A second patient, an unvaccinated matured in New Mexico, tested positive for measles after death, state officials said Thursday.
Kennedy last week express shots protect communities from measles, but emphasized that the decision to vaccinate “is a personal one.” He also pushed unconventional treatment regimens for measles, encompassing cod liver oil, which is rich in vitamin A.
Kennedy could target vaccine advisory panels
Kennedy’s HHS already comes to be targeting a key part of U.S. vaccine policy: external advisors to the government health agencies that approve shots and set recommendations for them.
The domination postponed a meeting of vaccine advisors to the CDC andCherry-picking data
Kennedy could also cherry-pick data, studies and any other data about vaccines that “create the misleading impression that shots aren’t safe and cause severe side clouts,” according to Gostin.
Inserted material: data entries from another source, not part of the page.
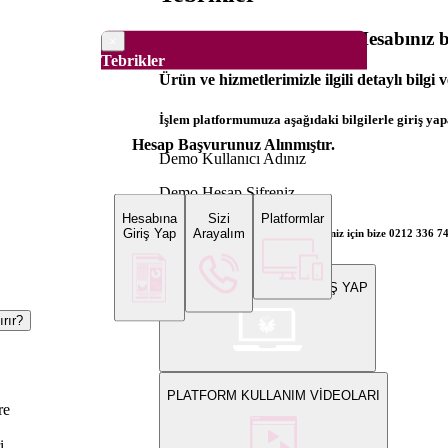
Dünya Borsaları Demo Hesabınız ba
×
Tebrikler
Ürün ve hizmetlerimizle ilgili detaylı bilgi 
İşlem platformumuza aşağıdaki bilgilerle giriş yapa
Hesap Başvurunuz Alınmıştır.
Demo Kullanıcı Adınız
Demo Hesap Şifreniz
Hesabına
Sizi
Platformlar
Giriş Yap
Arayalım
Bilgi ve gerçek hesap açılış talepleriniz için bize 0212 336 7
WEB PLATFORMUNA GİRİŞ YAP
rır?
PLATFORM KULLANIM VİDEOLARI
re
i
He said Kennedy could include them in official government announcements to undermine the public’s allegiance in shots.
On the campaign trail, Kennedy said he wanted to “restore the transparency” around vaccine safety data and histories that he accused HHS officials of hiding. Gostin called transparency another “code word” for “highlighting dubious well-ordered studies.”
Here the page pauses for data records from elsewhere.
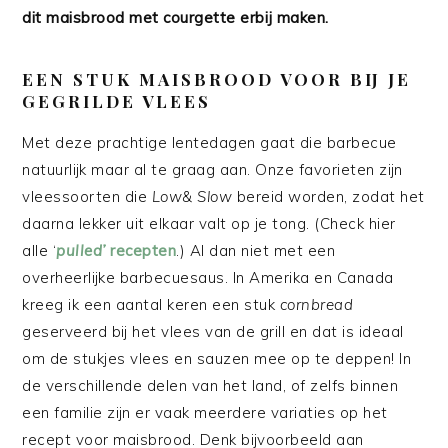
dit maisbrood met courgette erbij maken.
EEN STUK MAISBROOD VOOR BIJ JE
GEGRILDE VLEES
Met deze prachtige lentedagen gaat die barbecue
natuurlijk maar al te graag aan. Onze favorieten zijn
vleessoorten die
Low& Slow
bereid worden, zodat het
daarna lekker uit elkaar valt op je tong. (Check hier
alle ‘
pulled’
recepten
.) Al dan niet met een
overheerlijke barbecuesaus. In Amerika en Canada
kreeg ik een aantal keren een stuk
cornbread
geserveerd bij het vlees van de grill en dat is ideaal
om de stukjes vlees en sauzen mee op te deppen! In
de verschillende delen van het land, of zelfs binnen
een familie zijn er vaak meerdere variaties op het
recept voor maisbrood. Denk bijvoorbeeld aan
He added that Kennedy’s wording suggests that the government’s existing vaccine information is not transparent, when databases extreme adverse events and immunization rates have long been fully open to the public.
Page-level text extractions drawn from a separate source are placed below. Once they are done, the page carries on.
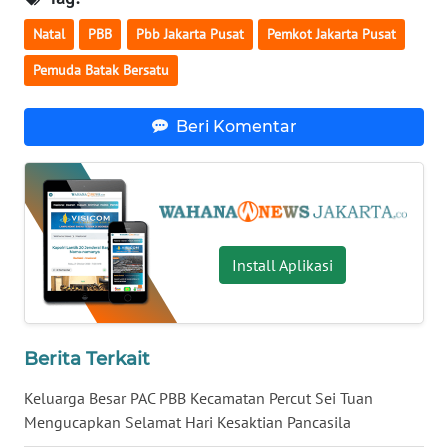
Natal
PBB
Pbb Jakarta Pusat
Pemkot Jakarta Pusat
WN
MALUKU
Pemuda Batak Bersatu
WN
Beri Komentar
MALUT
WN
DAIRI
WN
Install Aplikasi
DANAU
TOBA
WN
Berita Terkait
NIAS
Keluarga Besar PAC PBB Kecamatan Percut Sei Tuan
Mengucapkan Selamat Hari Kesaktian Pancasila
WN
LANGKAT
Antonio Perez | Chicago Tribune | Tribune Scandal Service | Getty Images
Kennedy is reportedly shelving promotions for a variety of shots, including a campaign touting seasonal flu thrusts. He wanted the CDC’s advertisements to promote the idea of “informed consent” in vaccine decision-making instead, STAT News reported in February. That refers to fork out patients important information, including possible risks or benefits of a medical treatment, such as adverse events associated with tries.
Experts have said while informed consent is important, shifting the framing of advertisements for shots that the CDC has hanker recommended to focus more on the potential risks could undermine people’s willingness to get vaccinated.
“When a parent wields informed consent not to have their child immunized with measles, it certainly puts that child at endanger, but it puts every child in that school with them at risk,” Gostin said.
Kennedy would demand approval from Congress to change the existing legal liability protections in place for vaccine makers, but he could still sap them in other ways, experts said. HHS’ National Vaccine Injury Compensation Program currently pays resolutes injured by standard childhood vaccines and shields drugmakers from litigation.
As HHS secretary, Kennedy can remove or add to the list of vaccines and outrages included and covered by that program, Michaud said. Any changes to the list could change some liability safe keepings for vaccine makers, potentially spurring a wave of litigation over alleged injuries from the shots, he added.